Bazı metal alaşımlarının sertlik ve dayanımı, uygun ısıl işlemler sonrasında son derece küçük ikinci faz parçacıklarının matris faz içinde uniform şekilde dağıtılması yoluyla arttırılabilir. Yapıda dağılmış haldeki küçük yeni faz parçacıkları çökelti olarak isimlendirildiği için, bu işleme de çökelme sertleştirmesi adı verilmiştir.

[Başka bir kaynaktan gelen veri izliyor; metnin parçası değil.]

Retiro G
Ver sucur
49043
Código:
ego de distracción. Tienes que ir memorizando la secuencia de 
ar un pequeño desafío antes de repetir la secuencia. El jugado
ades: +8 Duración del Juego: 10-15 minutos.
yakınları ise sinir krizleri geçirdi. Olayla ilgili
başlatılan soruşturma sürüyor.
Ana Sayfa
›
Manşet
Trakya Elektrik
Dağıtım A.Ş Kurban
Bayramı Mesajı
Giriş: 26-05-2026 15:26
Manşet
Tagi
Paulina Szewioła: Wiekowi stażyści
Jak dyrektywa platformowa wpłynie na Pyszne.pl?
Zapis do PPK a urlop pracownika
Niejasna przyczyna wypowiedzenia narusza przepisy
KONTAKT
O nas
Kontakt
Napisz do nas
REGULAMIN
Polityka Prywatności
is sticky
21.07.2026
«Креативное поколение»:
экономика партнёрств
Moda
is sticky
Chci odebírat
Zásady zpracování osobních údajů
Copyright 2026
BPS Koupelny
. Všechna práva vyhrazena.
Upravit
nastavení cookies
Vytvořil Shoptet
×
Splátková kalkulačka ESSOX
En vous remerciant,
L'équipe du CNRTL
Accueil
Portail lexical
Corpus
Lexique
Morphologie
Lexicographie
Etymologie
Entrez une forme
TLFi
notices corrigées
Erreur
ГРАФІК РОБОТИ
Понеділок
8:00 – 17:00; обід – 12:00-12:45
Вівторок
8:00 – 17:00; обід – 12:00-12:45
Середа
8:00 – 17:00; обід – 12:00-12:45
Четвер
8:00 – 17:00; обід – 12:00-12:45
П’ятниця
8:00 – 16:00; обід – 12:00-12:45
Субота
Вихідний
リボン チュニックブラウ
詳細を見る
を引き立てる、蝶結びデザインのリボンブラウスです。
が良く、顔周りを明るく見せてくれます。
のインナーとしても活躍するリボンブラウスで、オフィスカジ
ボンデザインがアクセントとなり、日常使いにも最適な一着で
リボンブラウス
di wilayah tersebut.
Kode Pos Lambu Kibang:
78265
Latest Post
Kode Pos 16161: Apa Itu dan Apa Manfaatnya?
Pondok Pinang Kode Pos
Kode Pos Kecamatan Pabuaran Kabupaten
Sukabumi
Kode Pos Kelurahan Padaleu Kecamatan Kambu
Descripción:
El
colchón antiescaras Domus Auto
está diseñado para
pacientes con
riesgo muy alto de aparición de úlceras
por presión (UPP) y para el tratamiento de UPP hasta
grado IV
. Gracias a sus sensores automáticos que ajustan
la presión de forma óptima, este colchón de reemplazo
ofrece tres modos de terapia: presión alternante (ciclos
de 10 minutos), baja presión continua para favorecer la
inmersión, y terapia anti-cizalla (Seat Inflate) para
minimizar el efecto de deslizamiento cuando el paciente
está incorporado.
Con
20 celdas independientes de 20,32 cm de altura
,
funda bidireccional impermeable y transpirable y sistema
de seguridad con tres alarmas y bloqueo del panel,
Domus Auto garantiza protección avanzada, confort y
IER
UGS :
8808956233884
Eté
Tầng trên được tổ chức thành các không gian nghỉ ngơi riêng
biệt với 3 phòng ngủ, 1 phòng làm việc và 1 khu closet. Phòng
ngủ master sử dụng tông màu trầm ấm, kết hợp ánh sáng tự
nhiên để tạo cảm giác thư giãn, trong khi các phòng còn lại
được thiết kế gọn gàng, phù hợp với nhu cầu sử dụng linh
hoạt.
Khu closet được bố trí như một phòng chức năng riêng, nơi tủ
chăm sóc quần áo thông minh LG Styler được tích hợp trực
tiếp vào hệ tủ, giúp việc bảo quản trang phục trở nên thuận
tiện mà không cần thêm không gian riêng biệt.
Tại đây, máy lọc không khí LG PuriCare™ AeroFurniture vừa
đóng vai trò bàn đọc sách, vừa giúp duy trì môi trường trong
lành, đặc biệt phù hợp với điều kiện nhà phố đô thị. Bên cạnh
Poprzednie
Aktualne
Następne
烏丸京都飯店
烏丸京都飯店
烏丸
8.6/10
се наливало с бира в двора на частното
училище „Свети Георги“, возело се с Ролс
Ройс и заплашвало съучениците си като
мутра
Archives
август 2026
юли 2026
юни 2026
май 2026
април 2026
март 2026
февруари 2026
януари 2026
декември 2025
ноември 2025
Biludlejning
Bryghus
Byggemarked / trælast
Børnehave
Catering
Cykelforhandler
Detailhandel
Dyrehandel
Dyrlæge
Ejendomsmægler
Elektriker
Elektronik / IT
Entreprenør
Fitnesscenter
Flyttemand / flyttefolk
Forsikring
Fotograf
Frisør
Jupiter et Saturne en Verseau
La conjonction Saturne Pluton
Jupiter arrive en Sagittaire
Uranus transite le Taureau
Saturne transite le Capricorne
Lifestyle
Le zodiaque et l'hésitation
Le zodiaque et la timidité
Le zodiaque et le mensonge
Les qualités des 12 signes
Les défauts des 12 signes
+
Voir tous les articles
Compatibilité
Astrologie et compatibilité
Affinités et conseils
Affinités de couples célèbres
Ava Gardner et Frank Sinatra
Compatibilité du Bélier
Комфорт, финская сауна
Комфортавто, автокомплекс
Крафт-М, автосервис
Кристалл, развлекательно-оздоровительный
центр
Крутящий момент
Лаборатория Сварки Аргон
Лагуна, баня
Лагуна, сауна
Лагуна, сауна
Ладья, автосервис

Çökelme sertleşmesi iki aşamalı bir ısıl işlemdir: İlk aşama çözeltiye alma işlemi olup burada tüm çözünen atomlar tek fazlı bir katı çözelti içinde bulunur. Şekil 11.21

Isıl işlemin ikinci aşaması yaşlandırma veya çökelme ısıl işlemi olarak isimlendirilir ve aşırı doymuş katı çözelti halindeki alaşımın Şekil 11.21 de α + β ikili faz bölgesinde T 2 ile belirtilen ve yayınmanın yeterince gerçekleşebileceği bir sıcaklığa kadar ısıtılmasını içerir.

Yaşlandırma süresinin uzamasıyla, dayanım ve sertlik değerleri de artmakta, en yüksek değerine ulaşarak daha sonra azalmaya başlamaktadır. Uzun yaşlandırma süreleri sonucunda oluşan dayanım ve sertlikteki azalma aşırı yaşlanma olarak bilinir.

Perçinleme işlemi yaşlanmamış, yani yumuşak durumda gerçekleştirilir ve daha sonra normal ortam sıcaklıklarında yaşlandırılarak dayanımın artması sağlanır. Bu durum doğal yaşlandırma olarak isimlendirilmektedir. Yapay yaşlandırma işlemi ise oda sıcaklığından yüksek sıcaklıklarda gerçekleştirilir.